Competitività: bonus rientro cervelli e sconti per chi sponsorizza start-up

Lo prevede una bozza del dl competitività: l'agevolazione fiscale per il "rientro dei cervelli" in Italia potrebbe diventare permanente

Un bonus per il rientro dei cervelli “fuggiti” all’estero per lavorare, sconti fiscali per le imprese che adotteranno una start-up. Sono due delle misure contenute bozza del dl competitività (che dovrebbe rientrare nel più ampio pacchetto Finanza per la crescita 2) anticipate dall‘Ansa.

SCONTI FISCALI PER SPONSOR DI START-UP- In pratica, le società quotate che investiranno nel capitale di start up con una quota di almeno il 20% – e che deterranno la quota per almeno tre anni – potranno scaricare integralmente le perdite operative per l’avviamento della nuova azienda.

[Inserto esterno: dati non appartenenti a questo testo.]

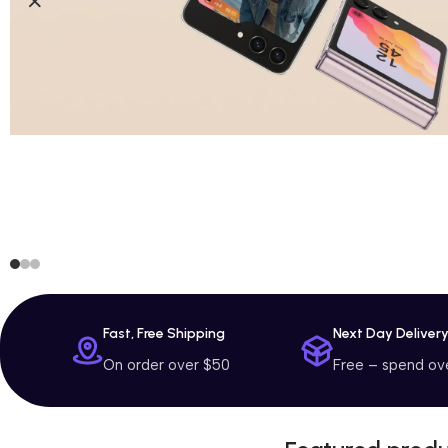
Fast, Free Shipping
Next Day Deliver
On order over $50
Free – spend ov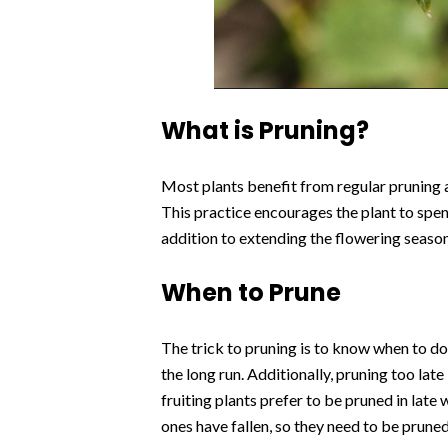
What is Pruning?
Most plants benefit from regular pruning 
This practice encourages the plant to spen
addition to extending the flowering seaso
When to Prune
The trick to pruning is to know when to do i
the long run. Additionally, pruning too lat
fruiting plants prefer to be pruned in lat
ones have fallen, so they need to be prune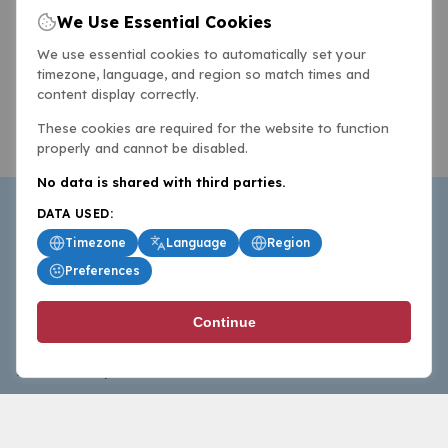
We Use Essential Cookies
We use essential cookies to automatically set your
timezone, language, and region so match times and
content display correctly.
These cookies are required for the website to function
properly and cannot be disabled.
No data is shared with third parties.
DATA USED:
Timezone
Language
Region
Preferences
BasketballAll.com provides news, scores, analysis and
Continue
commentary from the world of basketball for fans who
follow the sport at all levels.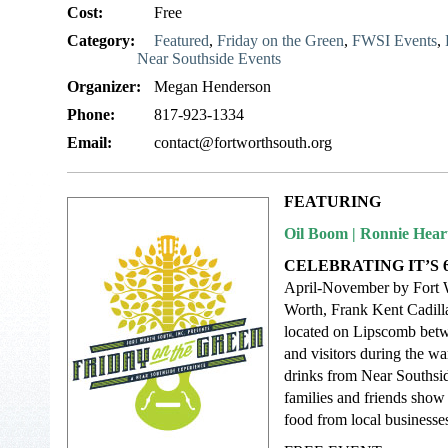
Cost:
Free
Category:
Featured
,
Friday on the Green
,
FWSI Events
,
Near Southside Events
Organizer:
Megan Henderson
Phone:
817-923-1334
Email:
contact@fortworthsouth.org
FEATURING
Oil Boom | Ronnie Hear
CELEBRATING IT’S 
April-November by Fort Wo
Worth, Frank Kent Cadill
located on Lipscomb betwe
and visitors during the wa
drinks from Near Southsid
families and friends show 
food from local businesses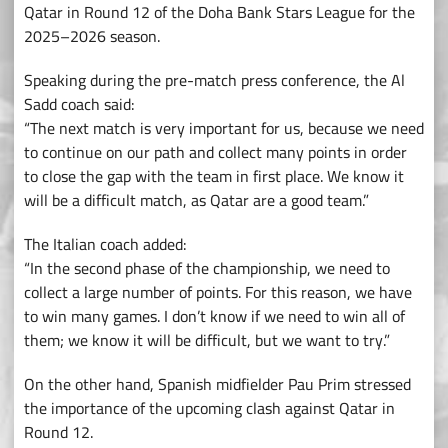
Qatar in Round 12 of the Doha Bank Stars League for the
2025–2026 season.
Speaking during the pre-match press conference, the Al
Sadd coach said:
“The next match is very important for us, because we need
to continue on our path and collect many points in order
to close the gap with the team in first place. We know it
will be a difficult match, as Qatar are a good team.”
The Italian coach added:
“In the second phase of the championship, we need to
collect a large number of points. For this reason, we have
to win many games. I don’t know if we need to win all of
them; we know it will be difficult, but we want to try.”
On the other hand, Spanish midfielder Pau Prim stressed
the importance of the upcoming clash against Qatar in
Round 12.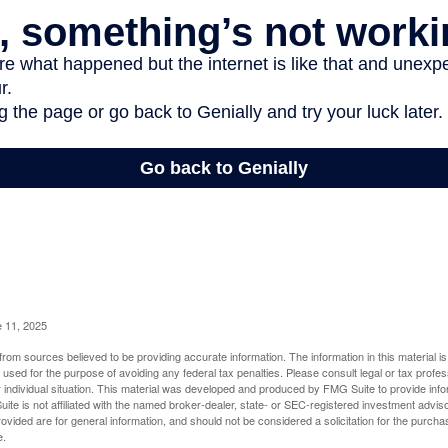
e 11, 2025
rom sources believed to be providing accurate information. The information in this material is
e used for the purpose of avoiding any federal tax penalties. Please consult legal or tax profes
 individual situation. This material was developed and produced by FMG Suite to provide infor
ite is not affiliated with the named broker-dealer, state- or SEC-registered investment advis
vided are for general information, and should not be considered a solicitation for the purchas
e.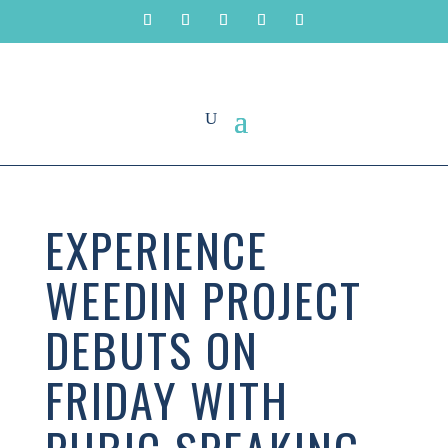
EXPERIENCE
WEEDIN PROJECT
DEBUTS ON
FRIDAY WITH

RIENTRO DEI CERVELLI IN FUGA – Per il cosiddetto “rientro dei cervelli” si starebbe studiando un’agevolazione fiscale che sia permanente, eliminando i limiti di tempo previsti dal bonus del dl 78/2010 che prevedeva l’esclusione “dalla formazione del reddito di lavoro dipendente o autonomo del 90% degli emolumenti percepiti dai docenti e dai ricercatori” che dopo due anni fuori tornassero a lavorare in Italia.

VISTI E PERMESSI DI SOGGIORNO FACILI – Gli uffici del Mef e del Mise al lavoro sul Competitività, stanno studiando visti e permessi di soggiorno “facili” per chi investe in Italia. Il visto potrà essere rilasciato a chi investe almeno un milione di euro in un’impresa italiana o due milioni in titoli di Stato, ma con l’obbligo di mantenere l’investimento per almeno due anni. Inoltre, tali agevolazioni varranno anche per coloro che effettuano una “donazione filantropica significativa in un settore di interesse per l’economia italiana (recupero beni culturali, gestione dell’immigrazione, cultura e istruzione, ricerca scientifica, etc.) non inferiore a un milione di euro”.

FINANZIAMENTI ALLE IMPRESE – Nel competitività rientrano anche i temi dell’immobiliare e del credito. Niente tasse per i Fia (Fondi immobiliari alternativi) e le Siiq (Società di investimento immobiliare quotate) che investono negli immobili pubblici o delle assicurazioni, prevede la bozza. E ancora: incrementare il finanziamento alle imprese, facilitando lo smobilizzo del “magazzino crediti” delle banche e riattivandone la capacità di fare prestiti. Si pensa a un meccanismo per cui un investitore non bancario che voglia fare credito alle imprese italiane potrà farlo in piena certezza del diritto, acquistando crediti già presenti nel portafoglio delle banche o facendosene creare di nuovi dalle stesse banche per comprarli a sua volta. Una norma che, di fatto, consentirebbe di distribuire il rischio di credito su una più ampia platea di investitori (anche non bancari) favorendo la creazione di un mercato secondario. Le banche potranno quindi cedere crediti anche a investitori privi di licenza bancaria.